§ **Requirement**
Report every line of the entries that contains the word "Невзорова".

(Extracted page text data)
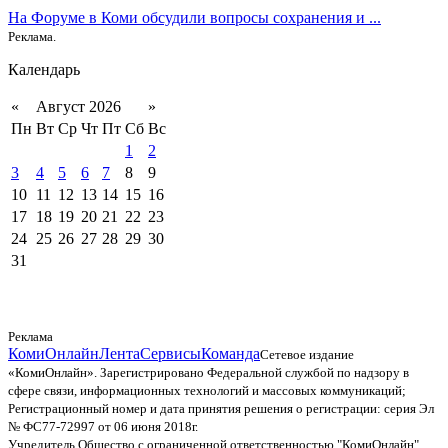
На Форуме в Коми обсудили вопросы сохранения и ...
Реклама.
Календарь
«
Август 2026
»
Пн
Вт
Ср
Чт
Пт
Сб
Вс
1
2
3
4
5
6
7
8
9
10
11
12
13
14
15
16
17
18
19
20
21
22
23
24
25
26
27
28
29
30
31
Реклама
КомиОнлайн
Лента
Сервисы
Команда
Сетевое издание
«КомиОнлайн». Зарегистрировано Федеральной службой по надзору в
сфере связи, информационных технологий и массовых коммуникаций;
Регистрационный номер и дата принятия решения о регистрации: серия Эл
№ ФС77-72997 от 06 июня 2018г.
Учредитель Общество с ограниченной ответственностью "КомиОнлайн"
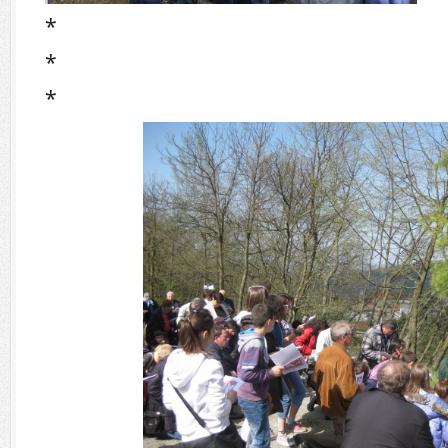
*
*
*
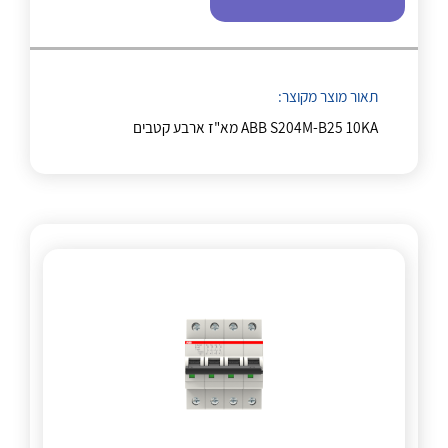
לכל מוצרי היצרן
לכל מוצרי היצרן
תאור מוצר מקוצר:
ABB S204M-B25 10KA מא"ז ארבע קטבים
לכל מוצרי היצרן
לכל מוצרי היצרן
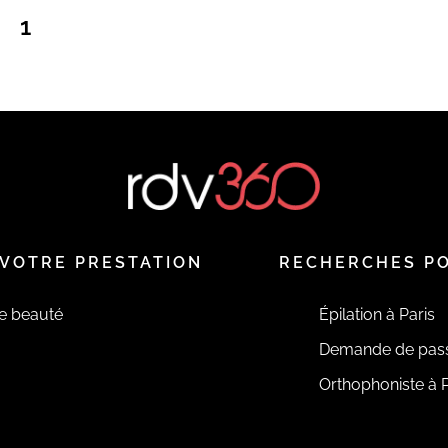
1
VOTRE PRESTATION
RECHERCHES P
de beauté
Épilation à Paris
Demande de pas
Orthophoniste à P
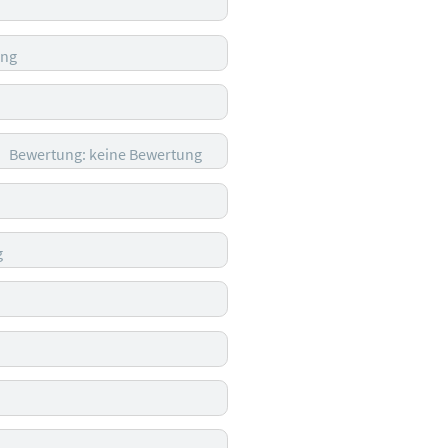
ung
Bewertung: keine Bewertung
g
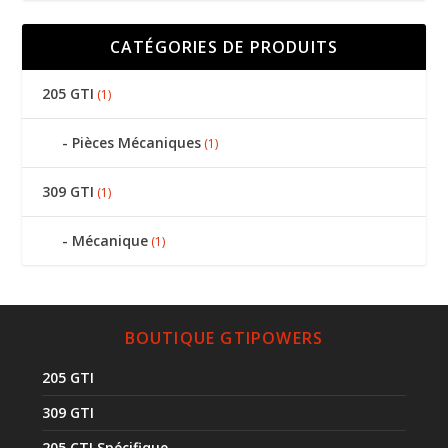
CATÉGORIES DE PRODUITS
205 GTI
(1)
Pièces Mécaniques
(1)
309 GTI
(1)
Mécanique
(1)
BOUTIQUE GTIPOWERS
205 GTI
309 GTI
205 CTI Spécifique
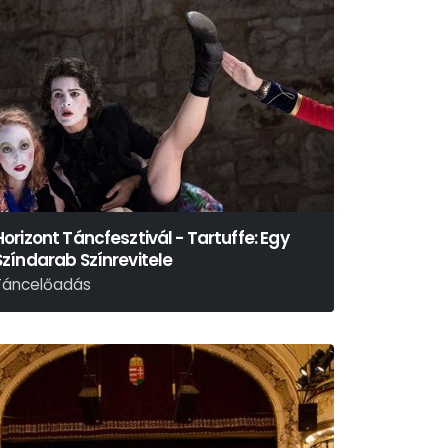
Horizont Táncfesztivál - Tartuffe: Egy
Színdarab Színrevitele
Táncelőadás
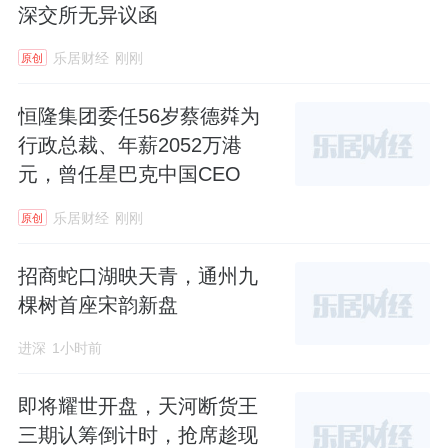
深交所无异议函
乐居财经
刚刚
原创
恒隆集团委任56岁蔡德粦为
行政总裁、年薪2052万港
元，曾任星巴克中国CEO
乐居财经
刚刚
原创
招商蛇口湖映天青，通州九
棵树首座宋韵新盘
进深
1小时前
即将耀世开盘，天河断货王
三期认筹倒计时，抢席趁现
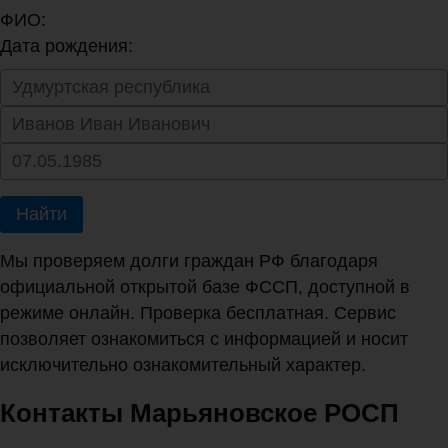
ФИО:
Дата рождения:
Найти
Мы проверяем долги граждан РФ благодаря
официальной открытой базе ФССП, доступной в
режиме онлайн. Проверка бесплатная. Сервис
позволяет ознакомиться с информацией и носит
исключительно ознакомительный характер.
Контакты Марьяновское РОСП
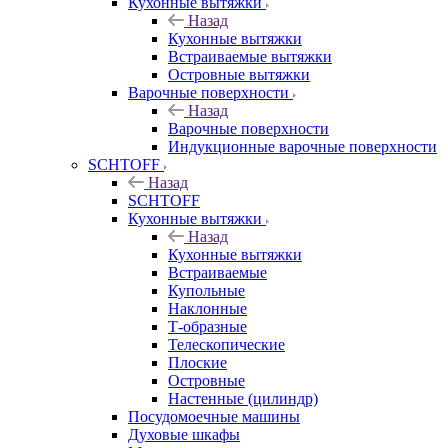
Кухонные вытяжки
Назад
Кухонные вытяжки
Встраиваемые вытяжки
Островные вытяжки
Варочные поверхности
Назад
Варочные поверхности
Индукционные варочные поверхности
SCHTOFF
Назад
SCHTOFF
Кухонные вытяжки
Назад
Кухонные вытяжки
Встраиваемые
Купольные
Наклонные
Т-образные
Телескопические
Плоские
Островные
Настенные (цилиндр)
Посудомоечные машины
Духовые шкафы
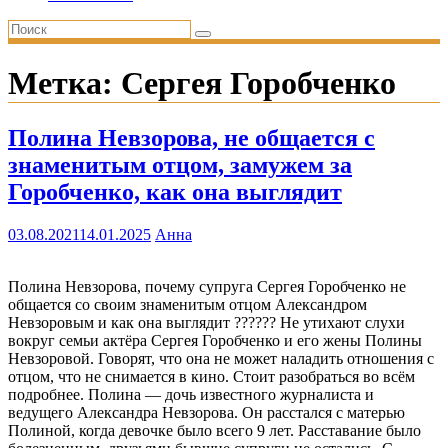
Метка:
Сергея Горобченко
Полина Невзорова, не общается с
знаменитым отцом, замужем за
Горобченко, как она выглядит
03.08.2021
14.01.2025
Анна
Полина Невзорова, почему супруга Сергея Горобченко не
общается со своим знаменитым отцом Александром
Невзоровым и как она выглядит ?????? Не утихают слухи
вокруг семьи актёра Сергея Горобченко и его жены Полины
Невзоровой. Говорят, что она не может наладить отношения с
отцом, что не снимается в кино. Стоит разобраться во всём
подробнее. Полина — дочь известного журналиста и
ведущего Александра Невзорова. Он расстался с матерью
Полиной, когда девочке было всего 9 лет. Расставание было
--
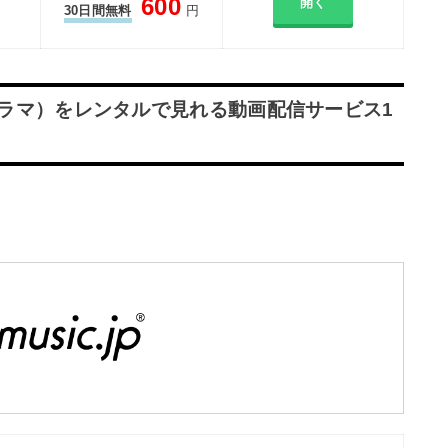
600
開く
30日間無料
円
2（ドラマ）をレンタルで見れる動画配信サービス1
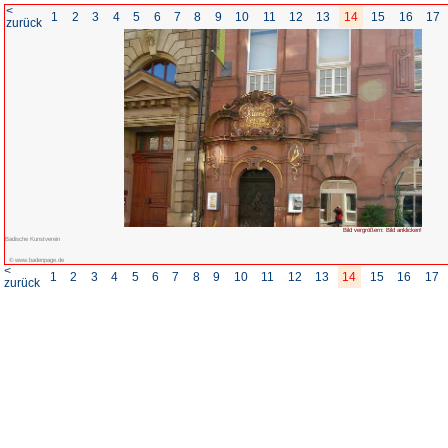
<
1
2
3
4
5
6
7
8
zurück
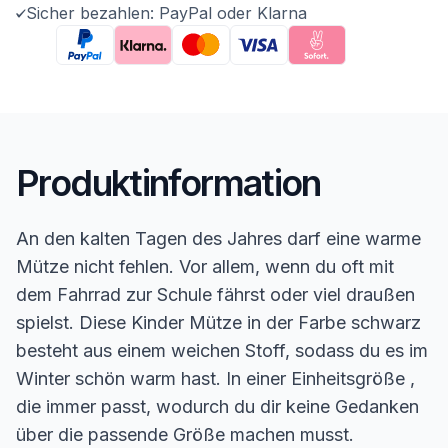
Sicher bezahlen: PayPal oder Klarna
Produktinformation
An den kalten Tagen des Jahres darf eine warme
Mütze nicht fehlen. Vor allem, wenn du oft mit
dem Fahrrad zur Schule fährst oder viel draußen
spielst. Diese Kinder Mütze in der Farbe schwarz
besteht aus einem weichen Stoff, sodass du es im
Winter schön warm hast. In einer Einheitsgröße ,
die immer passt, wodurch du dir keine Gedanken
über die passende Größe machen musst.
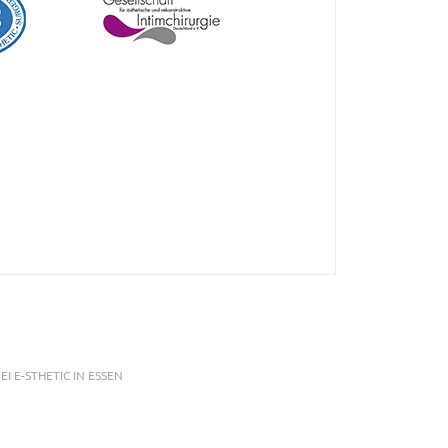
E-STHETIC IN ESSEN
* * *
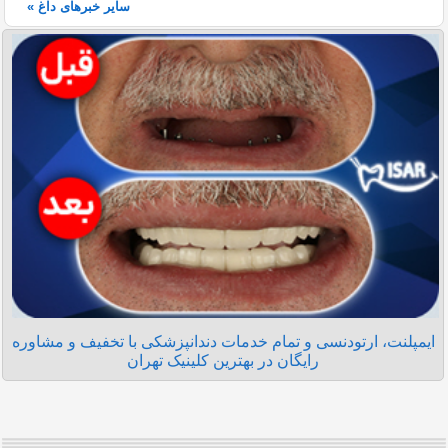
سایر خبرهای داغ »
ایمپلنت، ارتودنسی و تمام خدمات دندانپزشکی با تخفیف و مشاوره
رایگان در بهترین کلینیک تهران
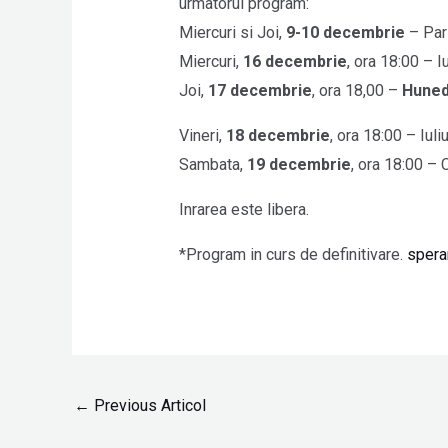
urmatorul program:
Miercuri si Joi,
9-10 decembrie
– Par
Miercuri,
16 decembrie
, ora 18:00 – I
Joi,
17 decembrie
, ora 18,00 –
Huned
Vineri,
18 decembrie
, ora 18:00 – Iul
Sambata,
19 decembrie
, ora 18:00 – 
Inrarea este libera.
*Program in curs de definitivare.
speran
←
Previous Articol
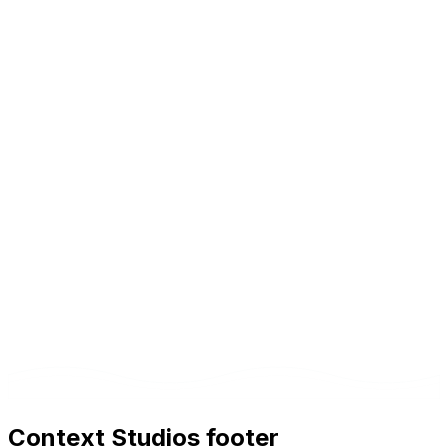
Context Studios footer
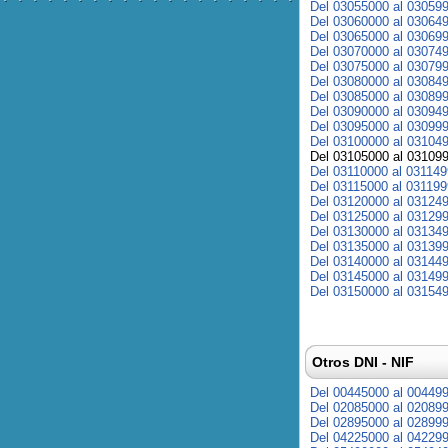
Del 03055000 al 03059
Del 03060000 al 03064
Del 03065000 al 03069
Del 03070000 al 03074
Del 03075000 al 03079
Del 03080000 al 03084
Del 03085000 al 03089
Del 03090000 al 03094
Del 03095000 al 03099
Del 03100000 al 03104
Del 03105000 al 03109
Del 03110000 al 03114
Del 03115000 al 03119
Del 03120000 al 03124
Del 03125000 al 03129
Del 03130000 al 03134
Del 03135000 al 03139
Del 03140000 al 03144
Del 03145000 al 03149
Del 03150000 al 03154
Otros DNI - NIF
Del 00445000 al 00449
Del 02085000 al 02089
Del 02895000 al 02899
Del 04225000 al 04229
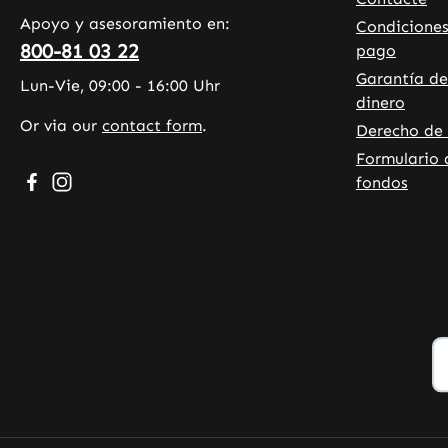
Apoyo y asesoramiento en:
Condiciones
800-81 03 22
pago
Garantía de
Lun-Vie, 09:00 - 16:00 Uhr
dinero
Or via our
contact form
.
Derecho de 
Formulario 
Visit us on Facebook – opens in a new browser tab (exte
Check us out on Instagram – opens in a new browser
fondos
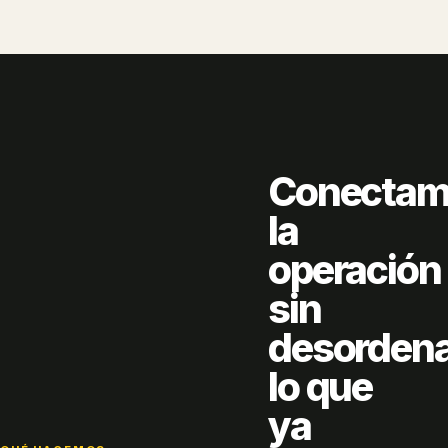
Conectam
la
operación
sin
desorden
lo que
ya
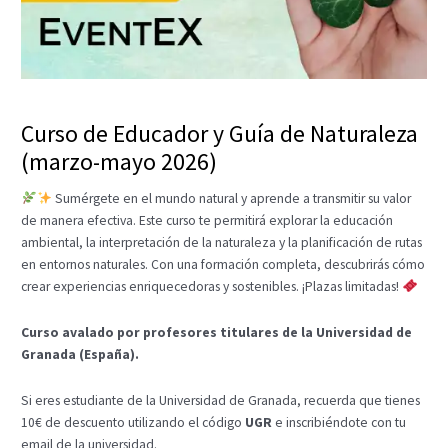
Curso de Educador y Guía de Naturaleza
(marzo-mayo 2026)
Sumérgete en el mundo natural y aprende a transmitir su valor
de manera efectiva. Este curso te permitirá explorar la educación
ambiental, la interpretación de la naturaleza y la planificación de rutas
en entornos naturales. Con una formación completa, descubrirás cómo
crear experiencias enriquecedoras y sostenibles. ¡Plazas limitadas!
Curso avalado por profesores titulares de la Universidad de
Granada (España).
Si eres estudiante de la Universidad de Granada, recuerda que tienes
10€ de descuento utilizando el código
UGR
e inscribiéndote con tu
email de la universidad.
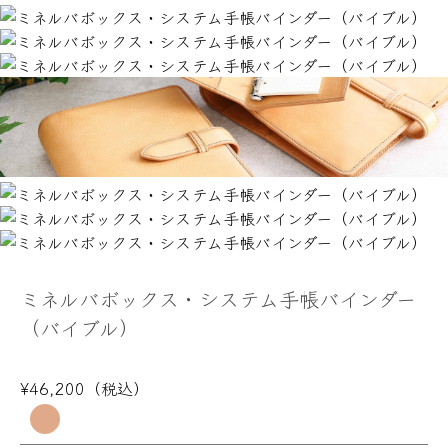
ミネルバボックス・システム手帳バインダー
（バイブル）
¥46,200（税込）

§ **Written response**
Полина Невзорова, не общается с
Полина Невзорова, почему супруга Сергея Горобченко не
ведущего Александра Невзорова. Он расстался с матерью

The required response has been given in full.